Compile a program parallelized with MPI

Compiling an MPI-enabled program requires the directory path from which the compiler can find the necessary header file (e.g., mpi.h) and MPI library. For ease of compilation, this additional information are built into wrapper scripts mpif77, mpif90, mpicc, and mpiCC for the respective languages they serve: Fortran 77, Fortran 90/95/03, C, and C++. By default, these wrappers are linked to the GNU compilers.
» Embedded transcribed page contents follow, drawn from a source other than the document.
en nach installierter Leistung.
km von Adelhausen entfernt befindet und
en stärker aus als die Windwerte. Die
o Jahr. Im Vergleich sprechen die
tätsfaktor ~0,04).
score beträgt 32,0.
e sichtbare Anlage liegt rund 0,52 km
For example, mpicc is, by default, linked to the gcc compiler while mpif90 points to the gfortran compiler. Switching to the PGI compilers can be accomplished by specifying the selection through the environment variable MPI_COMPILER. Note that an undefined (unset) MPI_COMPILER points the wrappers to their respective GNU compilers.
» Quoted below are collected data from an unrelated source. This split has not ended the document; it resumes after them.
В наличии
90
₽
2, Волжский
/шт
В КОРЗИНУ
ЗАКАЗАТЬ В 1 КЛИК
  • To make the MPI wrappers compile with GNU compilers:

    Step 1. The MPI wrappers will use GNU compilers if either MPI_COMPILER is unset or set as gnu.

    scc1% setenv MPI_COMPILER gnu       <-- select gnu compilers (for tcsh users)
    scc1$ export MPI_COMPILER=gnu       <-- select gnu compilers (for bash users)

    If you have never used PGI compilers, the above step is redundant as GNU is the default wrapper compilers.

    Step 2. Compile with MPI wrappers.

    scc1% mpif77 myprogram.f
    scc1% mpif90 myprogram.f90
    scc1% mpicc myprogram.c
    scc1% mpiCC myprogram.C
  • To make MPI wrappers compile with PGI compilers:

    Step 1. Setting MPI_COMPILER to pgi makes the wrappers compile with PGI compilers.

    scc1% setenv MPI_COMPILER pgi    <-- select PGI compilers (for tcsh users)
    scc1% export MPI_COMPILER=pgi    <-- select PGI compilers (for bash users)

    Step 2. Compile with MPI wrappers.

    scc1% mpif77 myprogram.f
    scc1% mpif90 myprogram.f90
    scc1% mpicc myprogram.c
    scc1% mpiCC myprogram.C

    Running MPI jobs

    For program development and debugging purposes, short MPI jobs may run on the login nodes. These jobs are limited to 4 processors and 10 minutes of CPU time per processor. All other MPI jobs (> 10 minutes and/or > 4 threads) should run in batch. (More in Running Jobs page)

    1. Run MPI executable a.out on a login node:
      scc1% mpirun -np 4 ./a.out
    2. Run executable a.out on a compute node in batch:
      scc1% qsub -pe mpi_4_tasks_per_node 4 -b y "mpirun -np 4 ./a.out"
  • Notes

    • If you always use the GNU family of compilers, none of the MPI_COMPILER settings described before is needed because the MPI wrappers point to the GNU compilers by default.
    • On the other hand, if you always use the PGI compilers for MPI compilation, you can permanently set MPI_COMPILER to PGI in your .cshrc or .bashrc shell script.
    • If you are using the PGI compilers, it is important to read the page on PGI compilers’ impact on job performance and portability.
    • For MPI options, please consult the specific wrapper manpage. For example,
      scc1% mpiman mpicc

    Compiling 32-bit executables

    By default, all compilers on the SCC Cluster produce 64-bit executables. To build 32-bit executables, you need a compiler flag:

    • Examples for building 32-bit GNU executables
      scc1% gcc -m32 -fopenmp myexample.c       <-- for OpenMP code
      scc1% mpicc -m32 myexample.c              <-- set MPI_COMPILER to gnu
    • Examples for building 32-bit PGI executables
      scc1% pgcc -tp p7-32 -mp myexample.c     <-- for OpenMP code
      scc1% mpicc -tp p7-32 myexample.c        <-- set MPI_COMPILER to pgi

Multiprocessing with GPUs

Modern GPUs (graphics processing units) provide the ability to perform computations in applications traditionally handled by CPUs. Using GPUs is rapidly becoming a new standard for data-parallel heterogeneous computing software in science and engineering. Many existing applications have been adapted to make effective use of multi-threaded GPUs. (See GPU Computing for detail.)